Van inclinados hacia delante bajo la lluvia, con los cascos puestos y
pegados al lado derecho de la carretera, mientras los coches pasan
cerca, salpicándolos con turbonadas de agua. Es zona de urbanizaciones,
la moto es pequeña, y al dar la luz larga confirmo que los chicos deben
de tener diecisiete o dieciocho años y no van equipados para la
carretera. Se trata, deduzco, de dos muchachos haciendo un trayecto
corto. Seguramente viven en las cercanías y se dirigen a casa de un
amigo, o a uno de los multicines o complejos recreativos próximos. El
aguacero los sorprendió subiendo el puerto, y avanzan lo mejor que
pueden, pegado el que va de paquete a la espalda del compañero, con la
resolución insensata y valerosa de su extrema juventud. Jugándose
literalmente la vida a las diez de la noche, a oscuras en una
carretera, bajo la lluvia, para llegar a tiempo a la cita con los
compañeros de clase, la pandilla de amigos -palabra mágica- o el par de
chicas con las que están citados en la hamburguesería o el cine. Y
mientras, disponiéndome a adelantarlos, pongo el intermitente a la
izquierda para advertir de su presencia a los coches que vienen detrás
de mí, pienso que no me gustaría ser hoy la madre o el padre que vieron
salir a esos chicos de casa, oyeron el tubo de escape de la moto
alejándose, y ahora escuchan golpear la lluvia en los cristales.

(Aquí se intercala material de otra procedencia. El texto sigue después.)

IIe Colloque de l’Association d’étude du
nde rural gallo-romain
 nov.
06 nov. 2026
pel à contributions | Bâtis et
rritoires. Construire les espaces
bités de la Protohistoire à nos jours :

Sin duda me hago viejo, pienso. Demasiado. Por alguna extraña razón, esos dos muchachos en la motillo, tozudamente inclinados hacia
delante bajo la lluvia, me remueven los adentros. Hace demasiado tiempo
que dejé atrás líneas de sombra y demás parafernalia moza; pero aún
recuerdo lo que puede sentirse a lomos de una moto que avanza trazando
curvas en la oscuridad, impulsado, como esa pareja de frágiles jinetes
nocturnos, por la amistad, el amor, el deseo de aventura, la
irreflexiva osadía de la juventud firme, arriesgada, segura. Y es noche
de sábado, nada menos. El tiempo que hay por delante está preñado de
promesas. No hay lluvia, ni carretera negra, ni turbonadas de agua
pulverizada al paso de coches indiferentes que enfríe el entusiasmo de
dos jóvenes de diecipocos años que cabalgan resueltos a zambullirse
expectantes, gozosos, en cuanto los aguarda. En la plena vida. Tal vez,
mientras la lluvia azota las viseras bajadas de sus cascos y el agua
les empapa cazadoras y pantalones, presienten la música que oirán
dentro de un rato, oyen la risa leal de los amigos, ven ante sí los
ojos de muchachas que esta noche los mirarán a los ojos para
confirmarles que el mundo es un lugar maravilloso. Quizá porque van al
encuentro de todo eso los dos chicos siguen adelante sin arredrarse,
con su pequeña moto. Son jóvenes, sufridos, valientes. Y se creen
eternos. Inmortales.
Mientras paso a su lado, adelantándolos entre turbonadas de lluvia, los miro de soslayo y les deseo suerte. Ojalá, pareja de
impávidos pardillos, lleguéis sanos y salvos allí a donde os dirijáis,
y el calor de los amigos os seque las ropas mojadas, la piel fría y las
manos heladas. Que valga la pena lo que estáis pasando. Que la
hamburguesa esté en su punto, la cocacola lo bastante fría, las
palomitas crujan, la película sea tan buena como os dijeron, la chica
sonría como esperáis y se deje besar esta noche por fin, o bien os
acometa y bese ella, que tanto monta. Que podáis volver a casa sobre un
asfalto seco y con la gasolina suficiente para que la motillo no os
deje tirados, y que los padres que ahora miran angustiados el reloj
sientan el inmenso alivio de oír abrirse la puerta de la calle o
vuestros pasos en el pasillo al regresar. Que todo eso os pertenezca
para siempre, y que esta valerosa determinación, dos muchachos solos en
la noche subiendo un puerto peligroso, inclinados tenazmente bajo la
lluvia, no os abandone nunca en otras carreteras. Amén.
Con tales pensamientos termino de adelantar, pongo el intermitente a la derecha y sigo adelante mientras queda atrás, en el
retrovisor, el faro solitario de la pequeña moto. Dos chicos
irresponsables, tontos y valientes, me digo perdiéndolos de vista.
Ojalá lleguen a donde van. Ojalá lleguen todos.